We noted that tea/coffee consumption of >3 cups/day was higher in those with reflux symptoms; however this was not significant on multivariate analysis. Boekema et al. found that coffee did not alter postprandial acid reflux time or number of acid reflux episodes in seven patients with GERD [30].

A strong association between increasing BMI and GERD has been reported although not uniformly [27, 31]. Nandurkar et al. reported that when the overall mean BMI was 26.6 (5.7), 79 (37%) individuals had infrequent (<weekly) reflux and 16 (8%) reported frequent (≥weekly) reflux [27]. Among those with BMI >25, 10% reported frequent reflux compared to 4% of those with BMI ≤25. A community study in Sweden reported no association between BMI and reflux symptoms in a randomly selected group of middle aged and elderly persons [32]. However, another well-conducted population-based case-control study with reflux esophagitis found a strong association between BMI and severity of reflux esophagitis in women; a similar association was not identified in men [33]. Overall, the evidence supports the findings that BMI is a significant risk factor for symptomatic GERD. In our study, the BMI was similar in subjects with and those without GERD; this may be because only one-third of subjects had BMI >25.

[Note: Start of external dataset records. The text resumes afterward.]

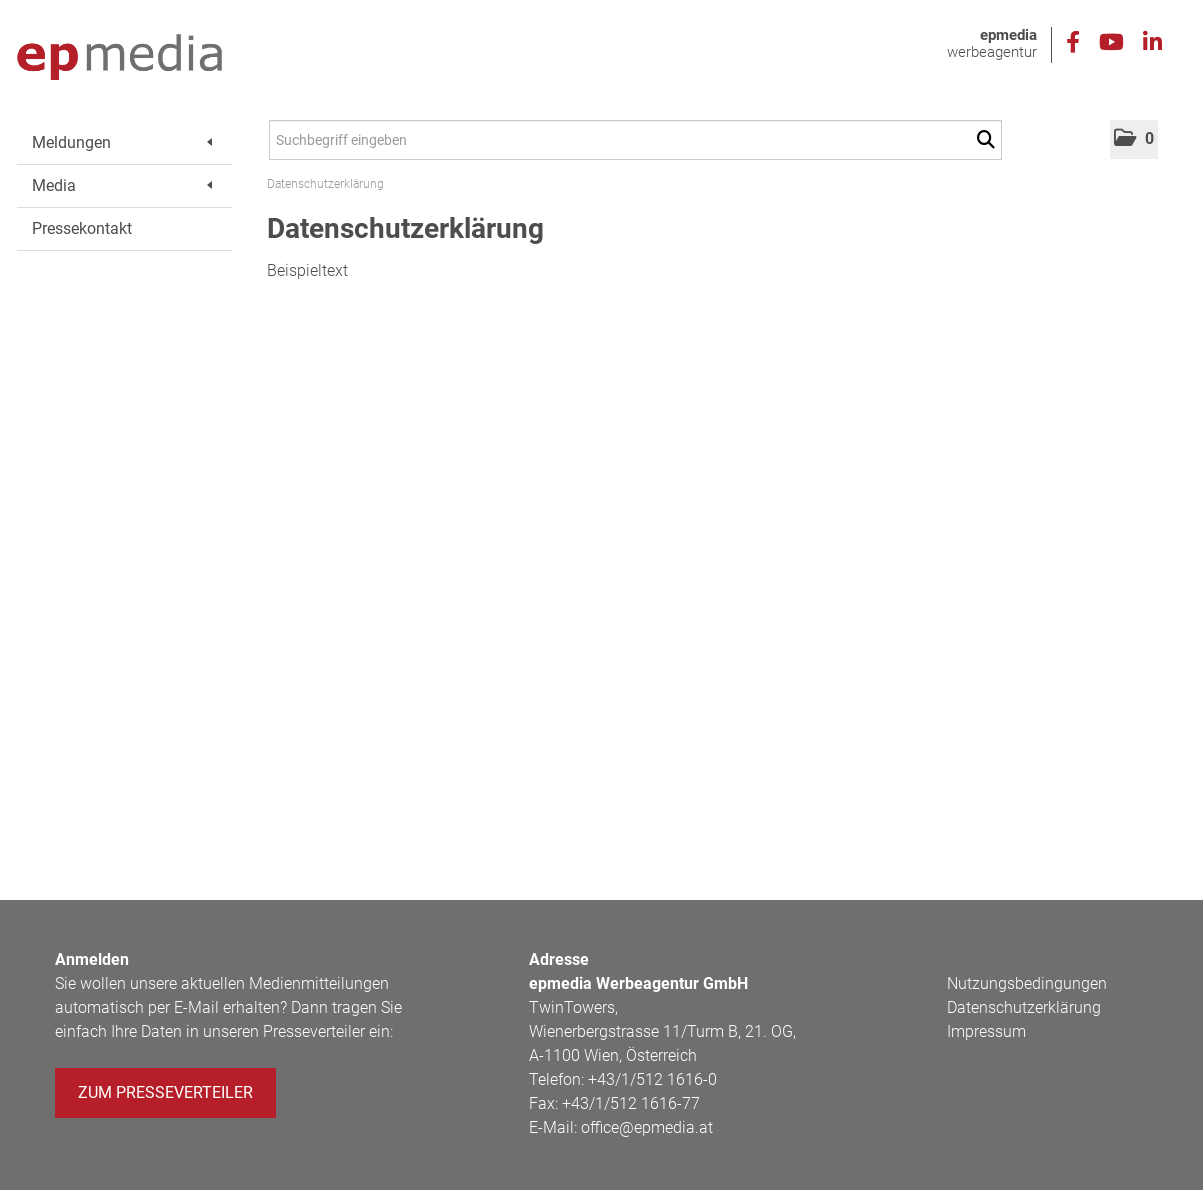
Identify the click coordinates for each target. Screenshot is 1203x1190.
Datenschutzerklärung (325, 184)
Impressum (986, 1031)
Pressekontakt (82, 228)
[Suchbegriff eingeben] (635, 140)
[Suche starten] (989, 140)
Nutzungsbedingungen (1027, 983)
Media (122, 185)
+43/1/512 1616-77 (631, 1103)
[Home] (119, 58)
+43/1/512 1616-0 (652, 1079)
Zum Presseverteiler (165, 1092)
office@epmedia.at (647, 1127)
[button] (1134, 139)
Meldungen (122, 142)
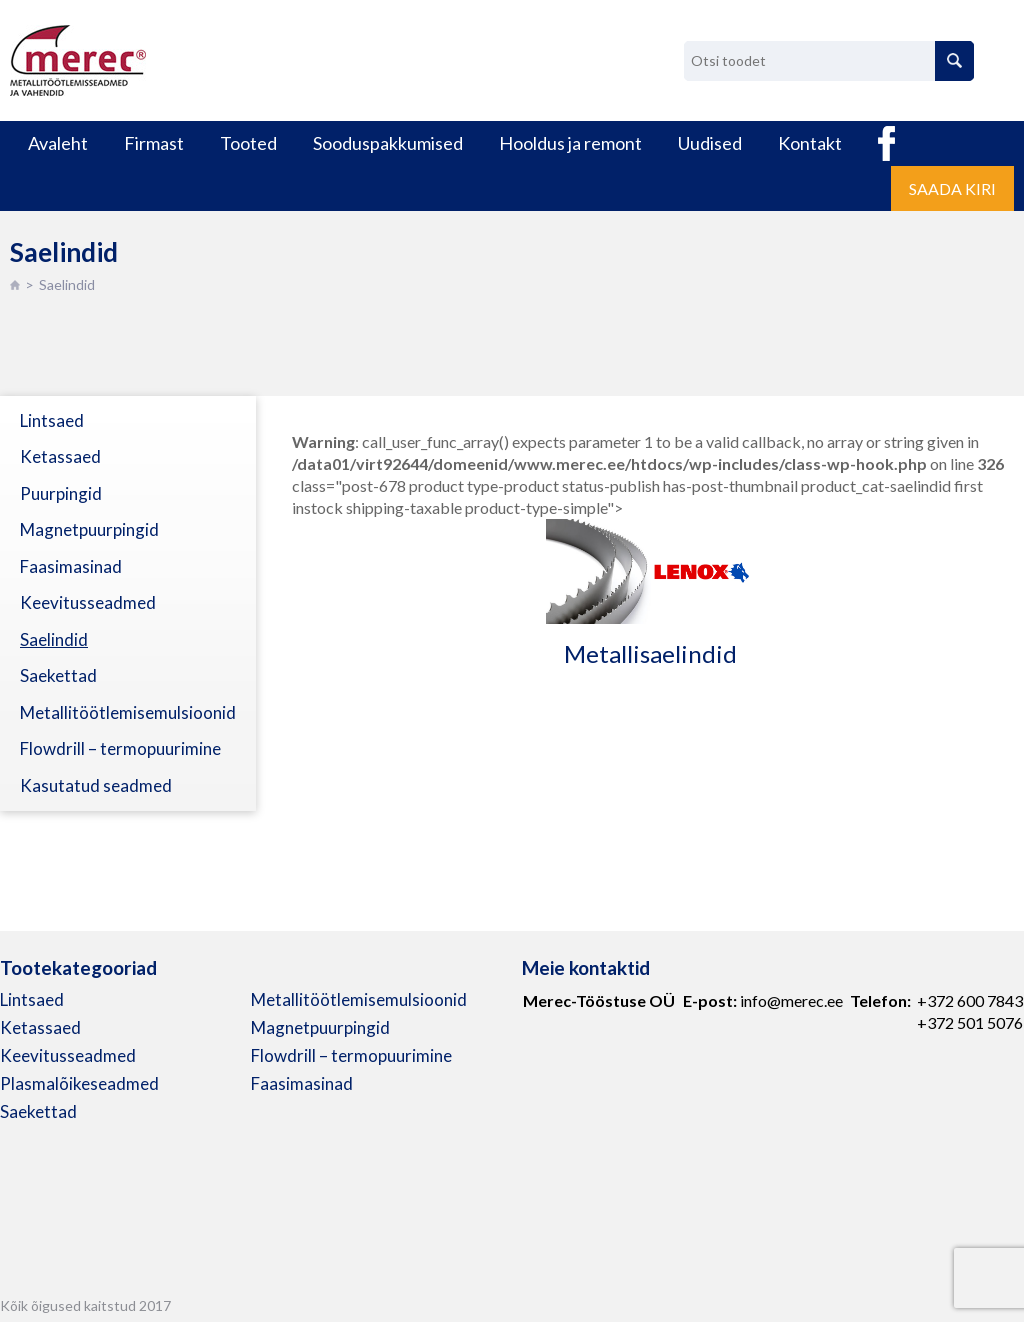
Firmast (154, 143)
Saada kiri (952, 188)
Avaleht (58, 143)
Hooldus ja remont (570, 143)
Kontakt (810, 143)
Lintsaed (52, 420)
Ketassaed (60, 456)
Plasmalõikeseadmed (79, 1083)
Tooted (248, 143)
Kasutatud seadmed (96, 785)
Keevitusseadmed (88, 602)
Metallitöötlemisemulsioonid (128, 712)
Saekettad (58, 675)
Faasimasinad (71, 566)
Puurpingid (61, 493)
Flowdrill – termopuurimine (120, 748)
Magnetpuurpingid (89, 529)
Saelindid (54, 639)
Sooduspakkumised (388, 143)
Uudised (710, 143)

Our study had some limitations. We did not perform endoscopy in the community subjects. Our questionnaire included various questions on frequency, and severity of heartburn and regurgitation; we did not use a symptom score [34]. Also, our questionnaire has not been validated earlier. However, it contained questions regarding symptoms, and details of their frequency and severity, which are basic elements of all validated questionnaires available currently [34]. Moreover, the established questionnaires have been shown to poorly correlate with pathologic reflux [35]. We did not assess the socioeconomic status of our subjects. It is known that GERD is a disease of the affluent.

Our study is not truly representative of the Indian population, as the sample was based on volunteers willing to participate in the study. It is likely that subjects with symptoms were more likely to participate in the study (Berkson’s bias). Given that India is a vast country with heterogeneous populations, an ideal study should include representative population samples from different regions of the country. The data we collected was obtained from centers located in 9 states; however the eastern states were not represented.

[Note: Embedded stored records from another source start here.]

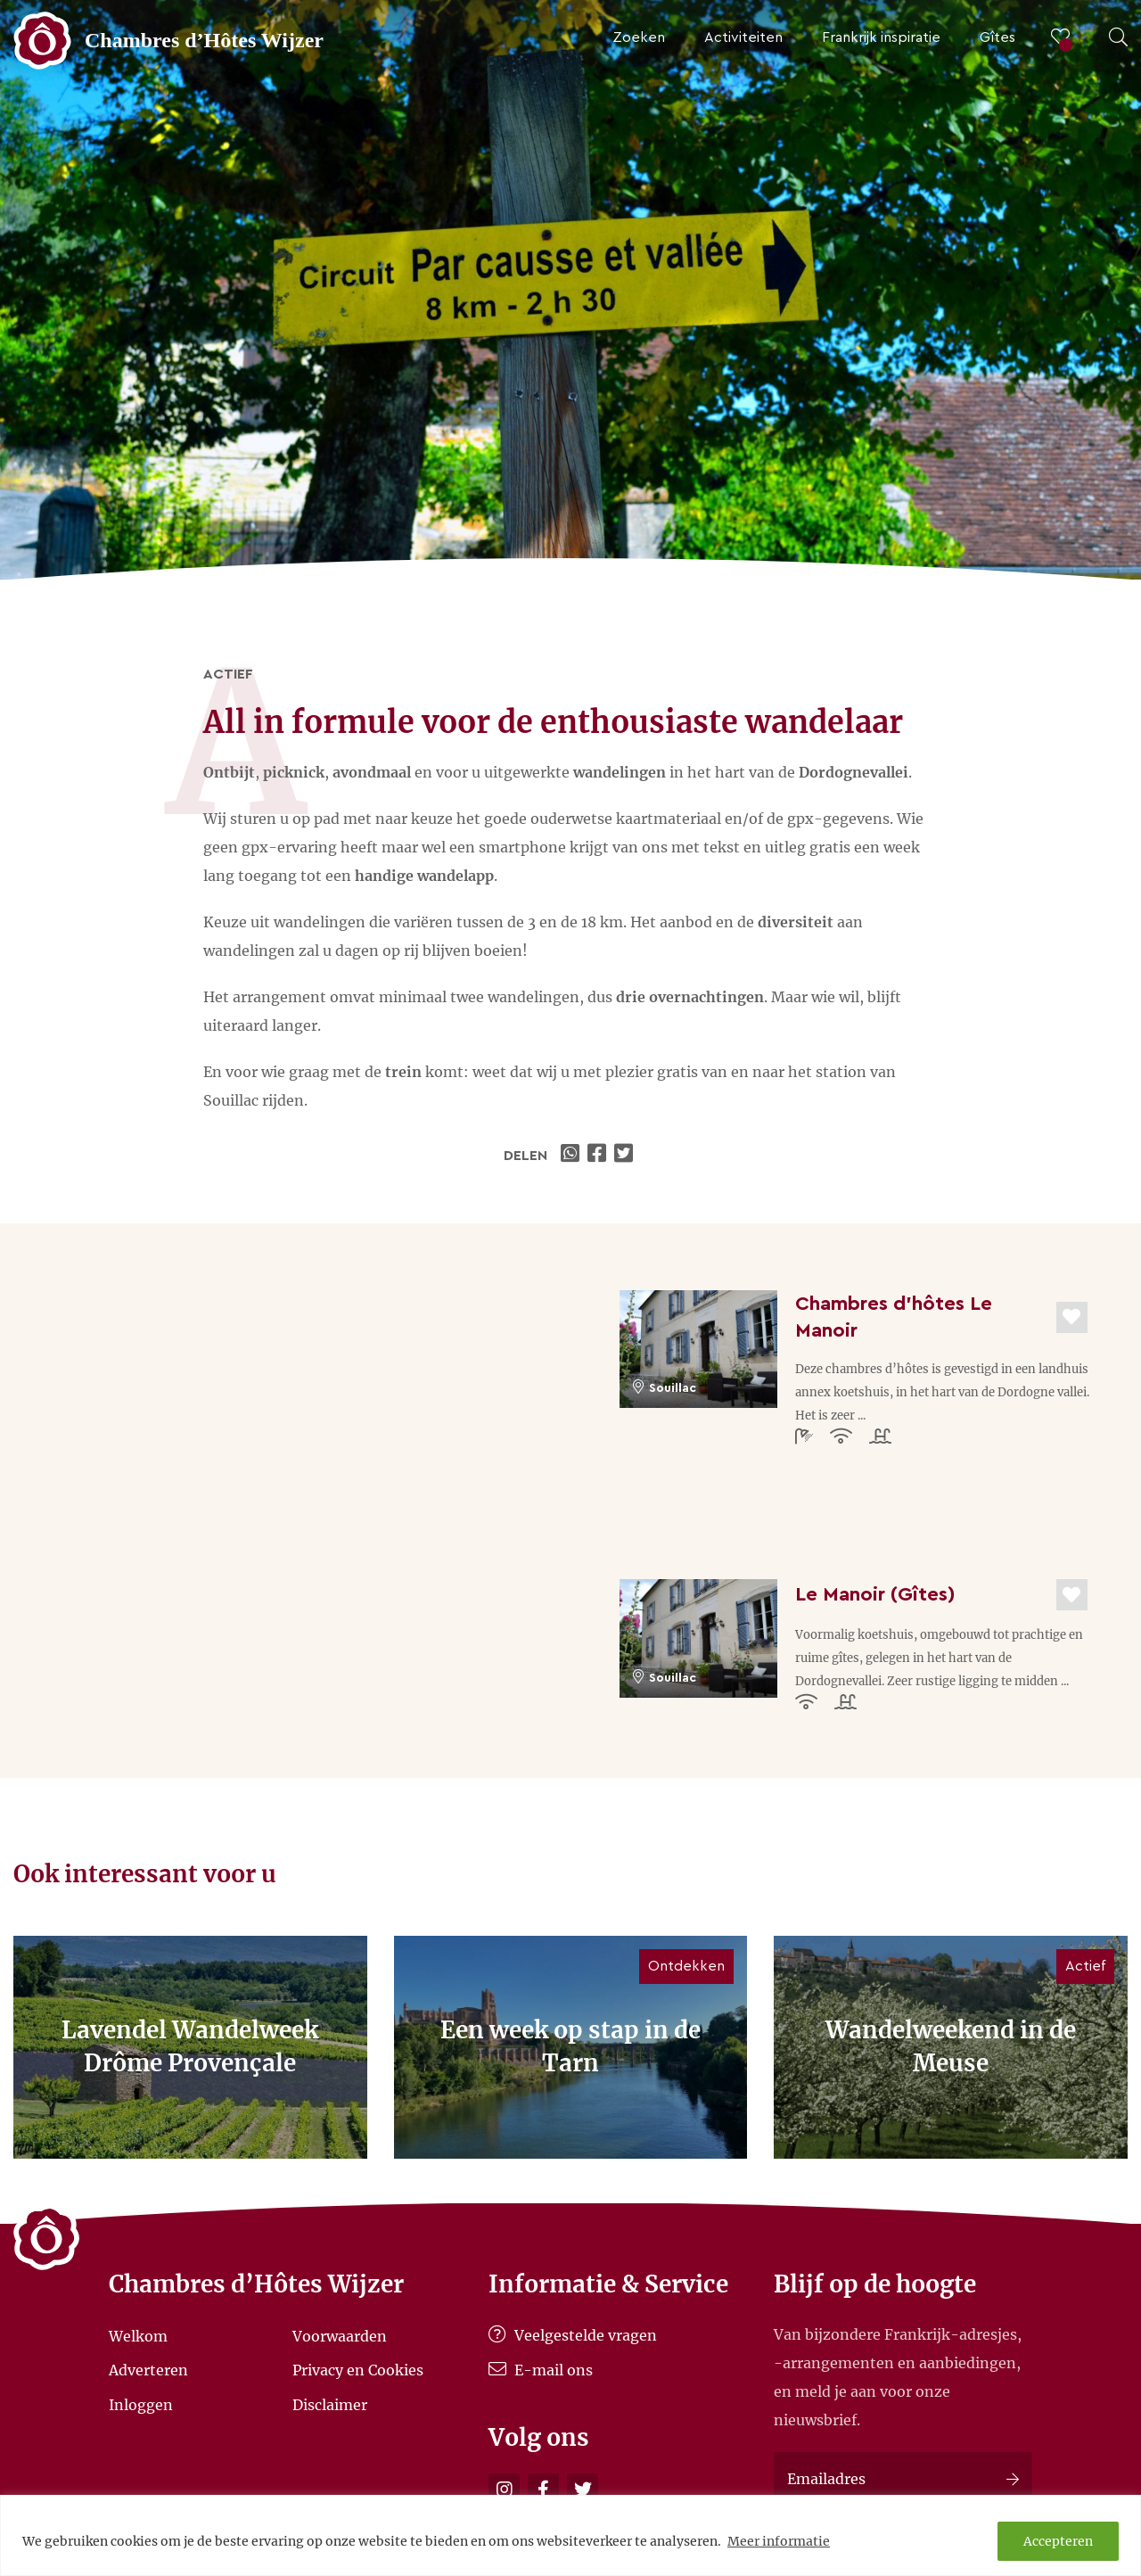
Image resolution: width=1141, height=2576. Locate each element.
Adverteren (148, 2370)
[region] (570, 2535)
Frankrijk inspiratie (881, 37)
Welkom (138, 2335)
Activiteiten (743, 37)
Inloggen (141, 2405)
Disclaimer (329, 2405)
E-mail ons (540, 2370)
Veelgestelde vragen (572, 2335)
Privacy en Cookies (357, 2370)
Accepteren (1058, 2541)
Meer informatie (778, 2541)
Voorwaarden (339, 2335)
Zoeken (638, 37)
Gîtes (997, 37)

We did not translate the proforma into various Indian languages. Our proforma was made in English, and the nurse assistant or physician administered the questionnaire. This was done to avoid multiple translations, as also to maintain uniformity of administration of questionnaire uniformly to illiterate subjects.

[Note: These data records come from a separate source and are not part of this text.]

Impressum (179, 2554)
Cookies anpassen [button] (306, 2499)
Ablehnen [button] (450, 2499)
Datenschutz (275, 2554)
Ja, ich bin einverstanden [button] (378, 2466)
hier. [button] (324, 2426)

In conclusion, the present study showed that 7.6% of the Indian reported symptoms of GERD frequent enough to diagnose GERD. Subjects with GERD were older, frequently consulted doctors, more often had overlapping functional lower GI symptoms. Frequency of consumption of meat, fried food and spices was higher and fruit consumption lower amongst subjects with GERD; also, consumption of some of these food items aggravated symptoms.